## About this task
Please find every line below that includes "will" and report how many there are. Nothing else is needed.

## Exercise input

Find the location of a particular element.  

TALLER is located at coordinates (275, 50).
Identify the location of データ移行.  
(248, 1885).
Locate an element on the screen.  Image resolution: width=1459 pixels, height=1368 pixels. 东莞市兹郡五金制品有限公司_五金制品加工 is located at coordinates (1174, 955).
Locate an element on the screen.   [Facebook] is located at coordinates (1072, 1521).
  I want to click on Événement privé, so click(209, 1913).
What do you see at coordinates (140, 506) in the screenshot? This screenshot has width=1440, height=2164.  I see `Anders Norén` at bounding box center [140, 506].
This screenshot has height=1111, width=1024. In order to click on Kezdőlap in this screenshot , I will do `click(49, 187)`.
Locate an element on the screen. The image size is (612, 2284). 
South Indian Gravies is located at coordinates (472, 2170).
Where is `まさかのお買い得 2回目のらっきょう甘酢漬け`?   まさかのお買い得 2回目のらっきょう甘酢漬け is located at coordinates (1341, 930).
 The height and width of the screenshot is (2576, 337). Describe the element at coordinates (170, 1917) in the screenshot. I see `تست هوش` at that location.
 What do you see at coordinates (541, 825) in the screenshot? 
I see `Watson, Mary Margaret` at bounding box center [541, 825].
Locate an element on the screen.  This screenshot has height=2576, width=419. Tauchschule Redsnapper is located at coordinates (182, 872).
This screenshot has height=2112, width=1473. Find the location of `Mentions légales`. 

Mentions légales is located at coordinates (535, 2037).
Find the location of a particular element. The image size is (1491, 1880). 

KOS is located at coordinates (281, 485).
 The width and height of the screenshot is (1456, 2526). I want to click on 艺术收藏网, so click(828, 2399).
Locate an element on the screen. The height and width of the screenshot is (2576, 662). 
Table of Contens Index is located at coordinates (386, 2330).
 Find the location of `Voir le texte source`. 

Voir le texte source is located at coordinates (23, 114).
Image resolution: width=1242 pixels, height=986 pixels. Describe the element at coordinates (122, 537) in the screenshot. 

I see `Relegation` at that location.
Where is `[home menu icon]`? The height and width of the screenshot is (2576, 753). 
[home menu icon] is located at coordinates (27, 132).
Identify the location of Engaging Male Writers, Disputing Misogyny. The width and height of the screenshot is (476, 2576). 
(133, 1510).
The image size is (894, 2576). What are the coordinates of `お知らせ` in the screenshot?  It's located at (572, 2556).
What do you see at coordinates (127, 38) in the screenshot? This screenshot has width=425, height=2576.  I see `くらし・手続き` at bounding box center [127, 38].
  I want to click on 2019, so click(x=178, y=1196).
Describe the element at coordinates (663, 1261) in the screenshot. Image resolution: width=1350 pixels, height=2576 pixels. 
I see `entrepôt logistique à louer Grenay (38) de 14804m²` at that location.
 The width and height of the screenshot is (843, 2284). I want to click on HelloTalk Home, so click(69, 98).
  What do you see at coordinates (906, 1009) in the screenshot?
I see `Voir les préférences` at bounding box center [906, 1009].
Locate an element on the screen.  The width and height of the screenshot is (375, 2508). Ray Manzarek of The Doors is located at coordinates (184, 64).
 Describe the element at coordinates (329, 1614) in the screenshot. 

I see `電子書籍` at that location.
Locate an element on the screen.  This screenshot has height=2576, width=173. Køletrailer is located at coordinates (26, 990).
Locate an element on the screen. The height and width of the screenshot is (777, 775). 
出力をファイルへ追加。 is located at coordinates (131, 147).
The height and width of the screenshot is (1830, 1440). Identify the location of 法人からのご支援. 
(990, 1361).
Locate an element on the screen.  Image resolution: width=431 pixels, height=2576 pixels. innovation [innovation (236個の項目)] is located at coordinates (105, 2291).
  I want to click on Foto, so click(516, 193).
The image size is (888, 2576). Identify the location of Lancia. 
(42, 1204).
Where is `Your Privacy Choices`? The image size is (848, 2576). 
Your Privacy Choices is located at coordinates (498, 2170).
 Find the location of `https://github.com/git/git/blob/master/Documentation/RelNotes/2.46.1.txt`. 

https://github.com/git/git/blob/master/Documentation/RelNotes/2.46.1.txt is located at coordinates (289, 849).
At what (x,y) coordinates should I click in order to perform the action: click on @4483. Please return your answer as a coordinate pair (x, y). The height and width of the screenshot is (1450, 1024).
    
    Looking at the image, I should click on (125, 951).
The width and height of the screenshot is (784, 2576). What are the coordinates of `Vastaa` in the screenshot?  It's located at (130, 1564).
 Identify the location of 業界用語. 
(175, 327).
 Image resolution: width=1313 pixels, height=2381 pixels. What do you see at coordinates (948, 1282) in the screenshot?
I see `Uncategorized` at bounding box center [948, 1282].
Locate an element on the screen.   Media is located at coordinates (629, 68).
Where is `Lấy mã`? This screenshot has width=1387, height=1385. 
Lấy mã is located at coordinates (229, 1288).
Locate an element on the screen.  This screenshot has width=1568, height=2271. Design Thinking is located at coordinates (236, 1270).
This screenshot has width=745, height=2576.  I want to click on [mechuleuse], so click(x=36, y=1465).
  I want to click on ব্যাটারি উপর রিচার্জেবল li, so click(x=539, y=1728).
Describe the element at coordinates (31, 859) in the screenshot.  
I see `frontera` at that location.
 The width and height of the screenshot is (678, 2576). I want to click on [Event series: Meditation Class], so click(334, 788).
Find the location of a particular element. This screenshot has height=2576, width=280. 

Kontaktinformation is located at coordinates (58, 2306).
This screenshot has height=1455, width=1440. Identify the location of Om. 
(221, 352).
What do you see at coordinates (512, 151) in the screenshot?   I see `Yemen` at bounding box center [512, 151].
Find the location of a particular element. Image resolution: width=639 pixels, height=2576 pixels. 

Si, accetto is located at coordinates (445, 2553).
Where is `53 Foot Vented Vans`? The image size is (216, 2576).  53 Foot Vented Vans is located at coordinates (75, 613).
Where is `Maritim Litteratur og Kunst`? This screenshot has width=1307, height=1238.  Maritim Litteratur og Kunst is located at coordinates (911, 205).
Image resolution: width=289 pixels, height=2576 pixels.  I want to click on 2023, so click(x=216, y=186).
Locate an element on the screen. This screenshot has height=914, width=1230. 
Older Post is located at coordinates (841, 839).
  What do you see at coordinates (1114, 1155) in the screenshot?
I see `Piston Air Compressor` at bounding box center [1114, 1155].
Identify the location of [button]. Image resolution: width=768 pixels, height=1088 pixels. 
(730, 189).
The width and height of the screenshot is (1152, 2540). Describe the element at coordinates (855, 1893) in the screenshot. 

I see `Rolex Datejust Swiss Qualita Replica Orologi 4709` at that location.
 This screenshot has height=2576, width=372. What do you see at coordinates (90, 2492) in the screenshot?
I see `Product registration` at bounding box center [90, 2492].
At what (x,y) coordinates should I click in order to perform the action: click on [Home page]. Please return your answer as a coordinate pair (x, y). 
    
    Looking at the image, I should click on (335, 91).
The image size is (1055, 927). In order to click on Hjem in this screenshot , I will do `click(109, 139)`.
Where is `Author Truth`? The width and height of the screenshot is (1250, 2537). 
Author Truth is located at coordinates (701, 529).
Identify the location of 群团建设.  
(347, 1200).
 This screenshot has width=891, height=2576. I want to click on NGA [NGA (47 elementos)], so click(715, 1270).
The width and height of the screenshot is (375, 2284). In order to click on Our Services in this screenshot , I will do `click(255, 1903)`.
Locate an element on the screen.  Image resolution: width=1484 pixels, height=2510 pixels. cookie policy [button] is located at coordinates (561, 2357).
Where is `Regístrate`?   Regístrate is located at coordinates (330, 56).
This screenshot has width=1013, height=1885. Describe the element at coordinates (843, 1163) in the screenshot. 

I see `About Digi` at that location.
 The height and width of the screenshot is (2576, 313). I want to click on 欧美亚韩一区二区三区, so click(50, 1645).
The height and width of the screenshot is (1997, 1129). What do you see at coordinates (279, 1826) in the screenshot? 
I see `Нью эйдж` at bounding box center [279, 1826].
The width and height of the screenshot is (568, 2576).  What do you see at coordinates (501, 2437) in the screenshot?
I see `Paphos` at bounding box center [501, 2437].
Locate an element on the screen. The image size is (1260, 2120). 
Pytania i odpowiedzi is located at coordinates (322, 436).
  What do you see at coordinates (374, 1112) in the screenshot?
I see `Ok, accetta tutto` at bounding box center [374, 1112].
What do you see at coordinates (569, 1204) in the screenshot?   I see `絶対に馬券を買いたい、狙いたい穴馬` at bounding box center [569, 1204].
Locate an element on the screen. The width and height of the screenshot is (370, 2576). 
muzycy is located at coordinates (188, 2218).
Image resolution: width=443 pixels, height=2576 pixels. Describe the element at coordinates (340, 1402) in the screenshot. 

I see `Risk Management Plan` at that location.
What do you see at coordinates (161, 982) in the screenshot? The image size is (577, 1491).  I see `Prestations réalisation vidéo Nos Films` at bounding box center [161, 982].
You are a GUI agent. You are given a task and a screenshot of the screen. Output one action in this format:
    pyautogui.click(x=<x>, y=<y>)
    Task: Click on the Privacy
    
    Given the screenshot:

## Output
3